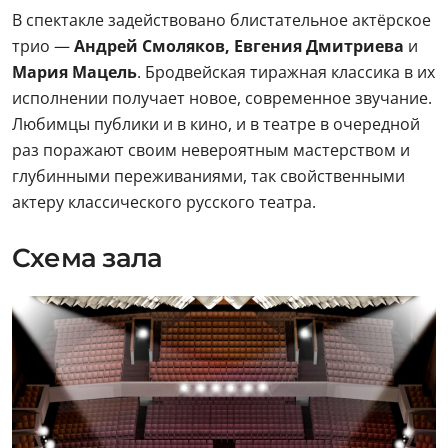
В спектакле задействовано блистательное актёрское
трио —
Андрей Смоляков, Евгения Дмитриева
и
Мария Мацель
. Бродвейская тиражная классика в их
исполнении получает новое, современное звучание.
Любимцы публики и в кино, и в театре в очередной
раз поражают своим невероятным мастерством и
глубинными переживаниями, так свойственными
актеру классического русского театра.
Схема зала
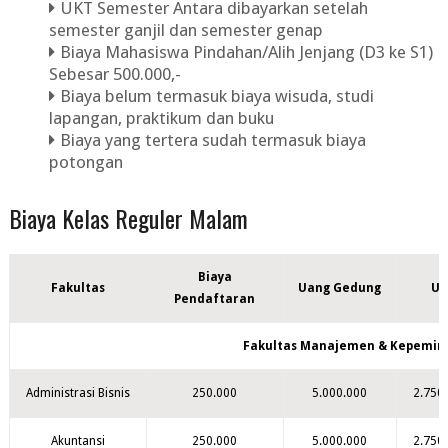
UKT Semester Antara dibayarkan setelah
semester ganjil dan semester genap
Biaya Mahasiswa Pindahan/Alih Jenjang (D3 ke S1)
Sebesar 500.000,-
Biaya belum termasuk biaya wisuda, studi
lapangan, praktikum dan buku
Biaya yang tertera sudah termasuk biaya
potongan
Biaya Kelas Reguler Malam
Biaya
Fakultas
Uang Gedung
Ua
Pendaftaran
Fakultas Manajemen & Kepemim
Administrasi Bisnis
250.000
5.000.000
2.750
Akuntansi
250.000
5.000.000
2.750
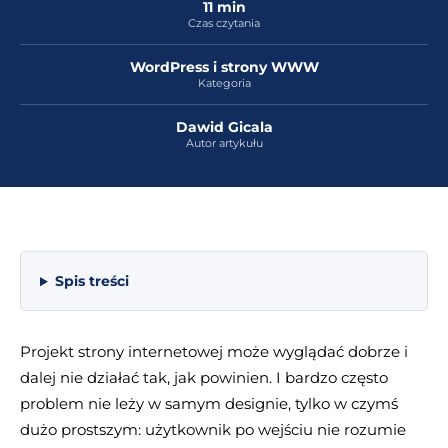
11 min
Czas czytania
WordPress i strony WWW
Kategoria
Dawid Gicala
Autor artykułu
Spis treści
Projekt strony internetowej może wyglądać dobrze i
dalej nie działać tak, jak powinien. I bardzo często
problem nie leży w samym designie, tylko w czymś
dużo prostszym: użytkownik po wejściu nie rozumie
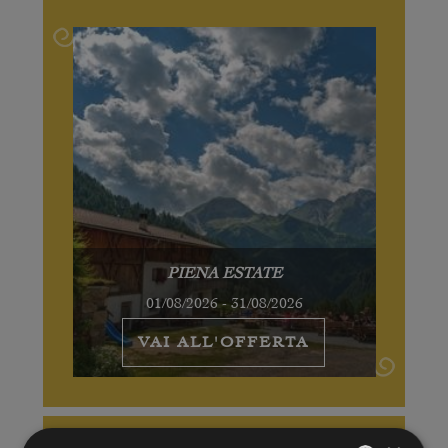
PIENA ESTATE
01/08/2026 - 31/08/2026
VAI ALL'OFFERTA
---
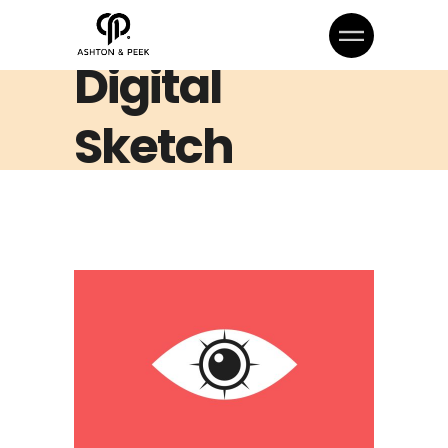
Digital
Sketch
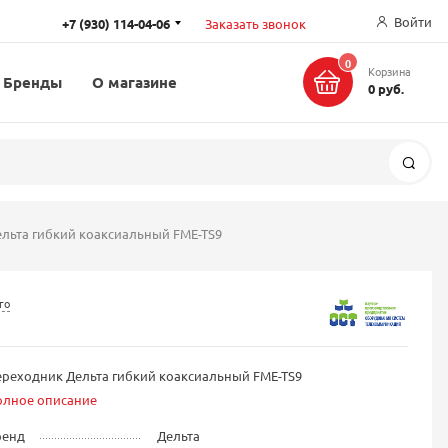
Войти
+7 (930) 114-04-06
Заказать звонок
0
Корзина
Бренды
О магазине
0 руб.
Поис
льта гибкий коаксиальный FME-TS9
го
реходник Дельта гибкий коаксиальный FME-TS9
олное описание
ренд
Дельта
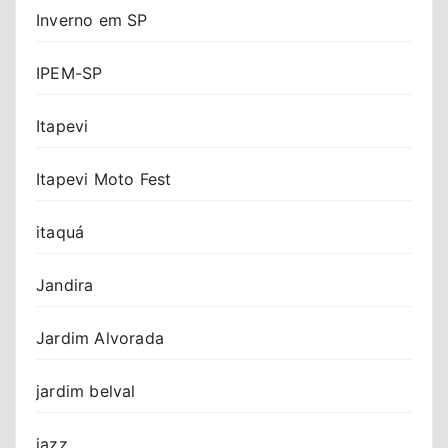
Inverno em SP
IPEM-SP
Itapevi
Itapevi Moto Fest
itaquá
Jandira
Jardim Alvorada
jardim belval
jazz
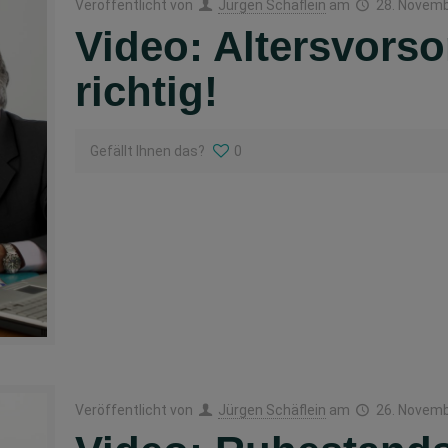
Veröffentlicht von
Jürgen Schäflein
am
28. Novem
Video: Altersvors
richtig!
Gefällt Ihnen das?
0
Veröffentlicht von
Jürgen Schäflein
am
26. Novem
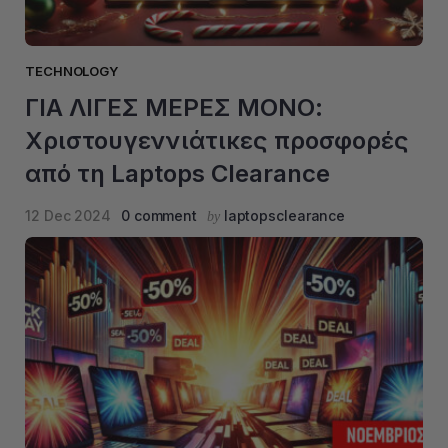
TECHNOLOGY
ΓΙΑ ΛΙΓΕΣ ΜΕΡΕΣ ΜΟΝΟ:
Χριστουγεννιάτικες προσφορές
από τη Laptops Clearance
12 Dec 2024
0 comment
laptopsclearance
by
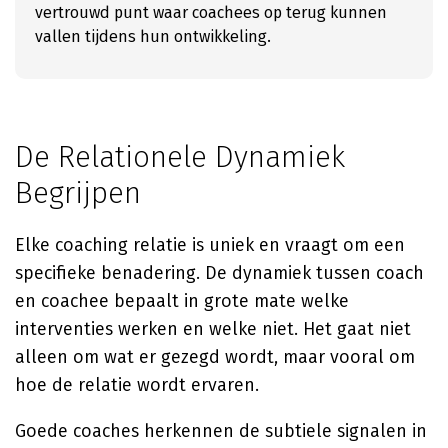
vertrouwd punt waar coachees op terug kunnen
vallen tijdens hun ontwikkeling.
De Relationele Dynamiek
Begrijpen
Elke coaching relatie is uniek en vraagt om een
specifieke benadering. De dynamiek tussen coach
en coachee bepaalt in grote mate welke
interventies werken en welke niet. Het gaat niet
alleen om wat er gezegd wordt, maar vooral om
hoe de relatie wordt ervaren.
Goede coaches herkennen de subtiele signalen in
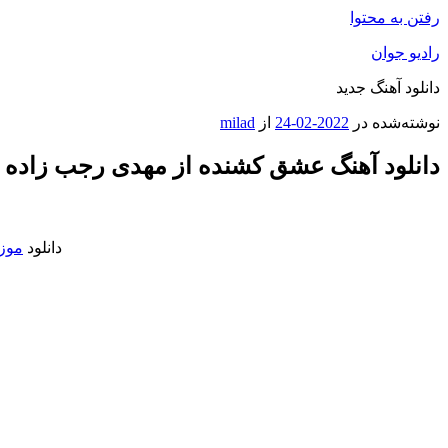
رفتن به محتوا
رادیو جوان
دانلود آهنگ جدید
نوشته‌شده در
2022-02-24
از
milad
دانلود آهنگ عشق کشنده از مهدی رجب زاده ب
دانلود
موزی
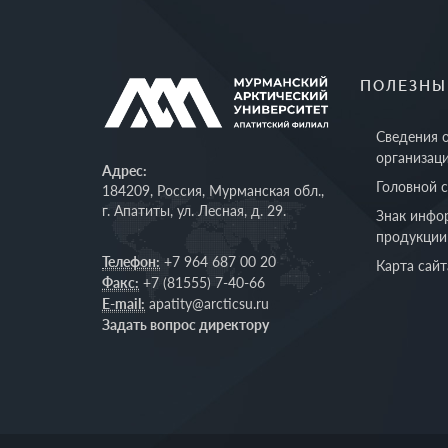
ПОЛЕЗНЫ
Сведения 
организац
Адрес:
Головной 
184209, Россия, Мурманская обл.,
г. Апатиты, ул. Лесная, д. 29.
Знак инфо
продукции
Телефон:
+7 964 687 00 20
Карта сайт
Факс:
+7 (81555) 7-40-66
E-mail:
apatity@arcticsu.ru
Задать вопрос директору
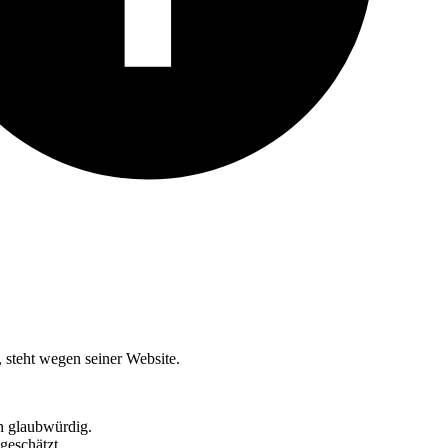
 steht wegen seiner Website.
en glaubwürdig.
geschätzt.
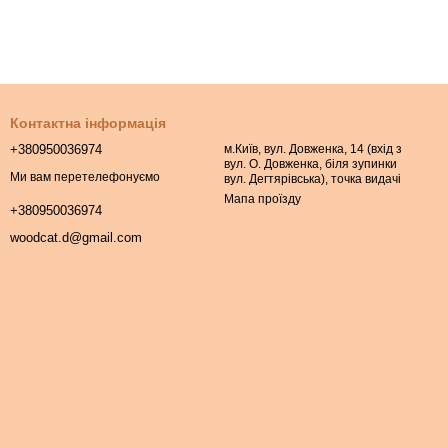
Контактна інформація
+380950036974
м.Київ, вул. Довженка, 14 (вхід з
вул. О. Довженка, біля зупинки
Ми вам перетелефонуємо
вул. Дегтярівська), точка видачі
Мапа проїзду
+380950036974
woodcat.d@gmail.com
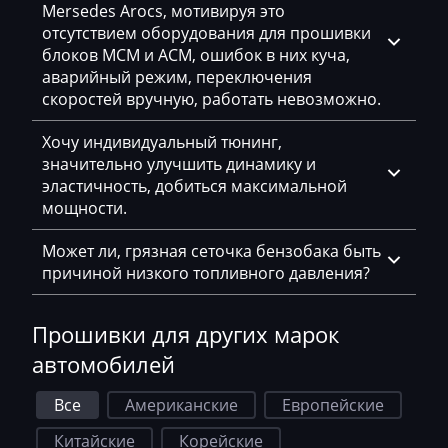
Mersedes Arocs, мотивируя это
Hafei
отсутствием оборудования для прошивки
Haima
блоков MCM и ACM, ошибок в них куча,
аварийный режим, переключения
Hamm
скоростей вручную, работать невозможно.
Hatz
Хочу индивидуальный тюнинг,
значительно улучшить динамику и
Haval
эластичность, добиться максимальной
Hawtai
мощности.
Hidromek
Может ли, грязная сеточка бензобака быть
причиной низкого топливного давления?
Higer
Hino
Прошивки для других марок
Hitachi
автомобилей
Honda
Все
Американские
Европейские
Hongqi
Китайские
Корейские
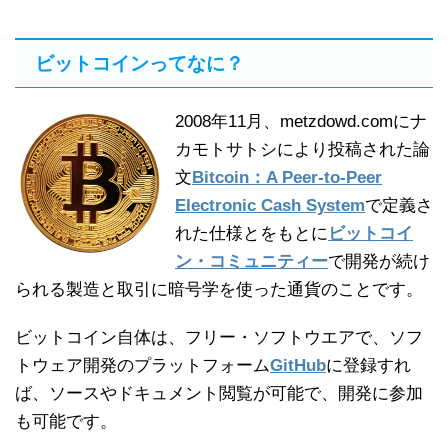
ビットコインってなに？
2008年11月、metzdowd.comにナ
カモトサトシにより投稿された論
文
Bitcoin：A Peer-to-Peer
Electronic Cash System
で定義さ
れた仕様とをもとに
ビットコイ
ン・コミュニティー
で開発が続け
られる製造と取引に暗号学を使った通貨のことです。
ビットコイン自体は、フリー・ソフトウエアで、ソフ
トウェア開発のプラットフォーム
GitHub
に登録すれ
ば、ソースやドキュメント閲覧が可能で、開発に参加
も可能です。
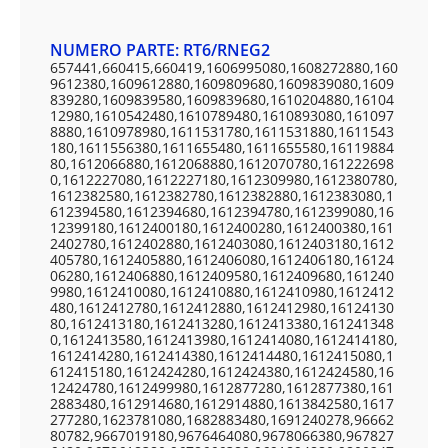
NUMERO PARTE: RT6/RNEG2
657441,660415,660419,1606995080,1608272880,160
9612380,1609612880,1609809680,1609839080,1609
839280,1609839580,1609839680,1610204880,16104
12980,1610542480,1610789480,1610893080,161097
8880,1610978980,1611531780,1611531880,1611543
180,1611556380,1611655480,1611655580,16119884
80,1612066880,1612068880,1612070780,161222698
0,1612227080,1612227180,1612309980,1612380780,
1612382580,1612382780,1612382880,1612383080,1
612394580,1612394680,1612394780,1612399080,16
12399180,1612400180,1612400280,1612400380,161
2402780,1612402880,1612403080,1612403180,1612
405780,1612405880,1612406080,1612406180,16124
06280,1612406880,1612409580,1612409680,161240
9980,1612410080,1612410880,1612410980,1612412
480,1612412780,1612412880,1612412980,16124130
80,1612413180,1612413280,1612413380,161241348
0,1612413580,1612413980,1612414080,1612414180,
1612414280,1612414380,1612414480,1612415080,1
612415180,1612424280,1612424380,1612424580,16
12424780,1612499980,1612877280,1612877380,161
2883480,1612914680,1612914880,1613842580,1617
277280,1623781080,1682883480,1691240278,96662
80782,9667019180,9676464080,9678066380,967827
---
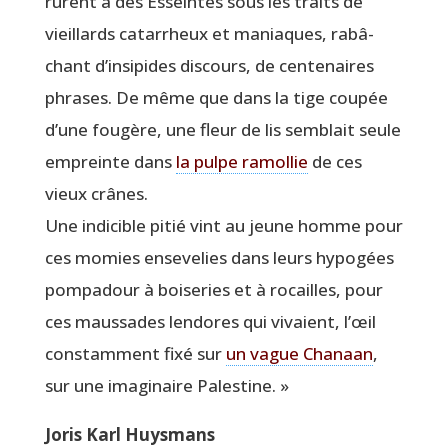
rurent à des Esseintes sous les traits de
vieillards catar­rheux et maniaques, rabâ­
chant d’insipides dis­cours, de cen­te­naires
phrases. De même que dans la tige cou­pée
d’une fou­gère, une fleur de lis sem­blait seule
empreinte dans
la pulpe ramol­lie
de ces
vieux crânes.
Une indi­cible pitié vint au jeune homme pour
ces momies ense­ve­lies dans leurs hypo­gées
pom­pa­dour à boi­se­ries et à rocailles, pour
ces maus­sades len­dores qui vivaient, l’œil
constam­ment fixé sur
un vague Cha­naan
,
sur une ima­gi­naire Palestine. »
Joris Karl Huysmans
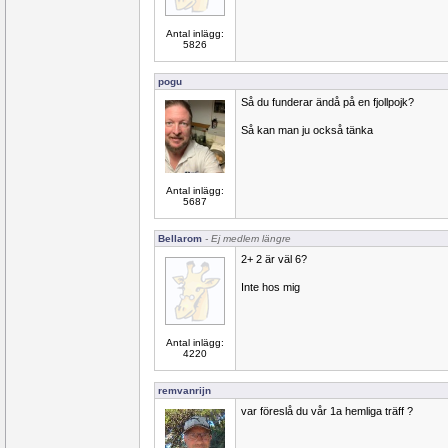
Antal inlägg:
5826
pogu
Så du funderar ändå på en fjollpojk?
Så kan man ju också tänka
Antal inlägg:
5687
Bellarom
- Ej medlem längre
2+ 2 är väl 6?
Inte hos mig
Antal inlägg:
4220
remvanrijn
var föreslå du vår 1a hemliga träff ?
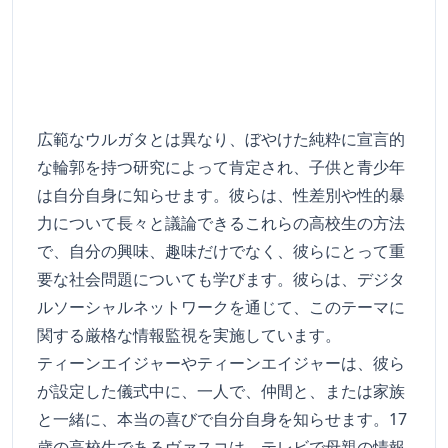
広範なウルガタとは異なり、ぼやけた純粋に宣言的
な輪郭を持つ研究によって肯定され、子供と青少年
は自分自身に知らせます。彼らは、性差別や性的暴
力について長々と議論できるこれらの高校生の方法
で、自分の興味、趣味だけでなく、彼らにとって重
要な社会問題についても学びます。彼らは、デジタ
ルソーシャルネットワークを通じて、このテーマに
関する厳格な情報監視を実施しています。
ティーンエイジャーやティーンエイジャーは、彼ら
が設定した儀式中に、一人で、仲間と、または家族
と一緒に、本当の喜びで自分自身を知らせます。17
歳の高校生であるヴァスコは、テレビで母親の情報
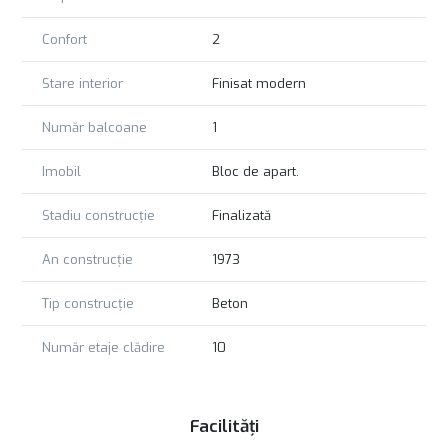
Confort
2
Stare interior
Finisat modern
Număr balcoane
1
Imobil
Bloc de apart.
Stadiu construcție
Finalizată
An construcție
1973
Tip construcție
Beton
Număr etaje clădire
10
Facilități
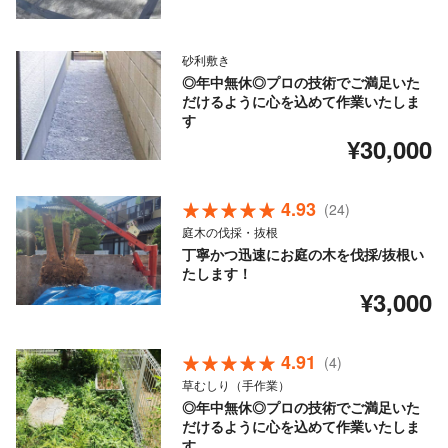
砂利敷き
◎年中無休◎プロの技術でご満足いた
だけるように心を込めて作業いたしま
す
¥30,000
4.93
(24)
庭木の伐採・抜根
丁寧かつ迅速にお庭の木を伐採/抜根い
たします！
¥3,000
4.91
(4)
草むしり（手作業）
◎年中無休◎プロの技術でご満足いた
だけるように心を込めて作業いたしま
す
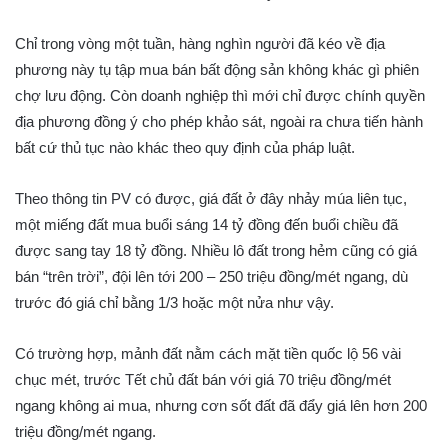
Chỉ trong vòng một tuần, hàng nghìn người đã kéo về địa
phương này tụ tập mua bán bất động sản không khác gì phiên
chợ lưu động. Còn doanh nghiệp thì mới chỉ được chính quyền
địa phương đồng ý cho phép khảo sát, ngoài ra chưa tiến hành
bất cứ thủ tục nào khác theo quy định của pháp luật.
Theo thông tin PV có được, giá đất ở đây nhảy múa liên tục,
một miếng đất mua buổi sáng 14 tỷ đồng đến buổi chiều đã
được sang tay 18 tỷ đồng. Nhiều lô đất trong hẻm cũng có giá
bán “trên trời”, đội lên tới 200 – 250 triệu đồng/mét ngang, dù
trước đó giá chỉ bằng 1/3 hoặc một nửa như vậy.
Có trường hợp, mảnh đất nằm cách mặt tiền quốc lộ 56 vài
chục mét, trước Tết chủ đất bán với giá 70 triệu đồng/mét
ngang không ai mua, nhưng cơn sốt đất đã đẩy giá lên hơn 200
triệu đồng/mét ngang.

What is being asked:
Find and copy each line of the data where "آهنگ" is present.

Written reply:
دانلود آهنگ جدید
دانلود آهنگ عشق کشنده از مهدی رجب زاده ب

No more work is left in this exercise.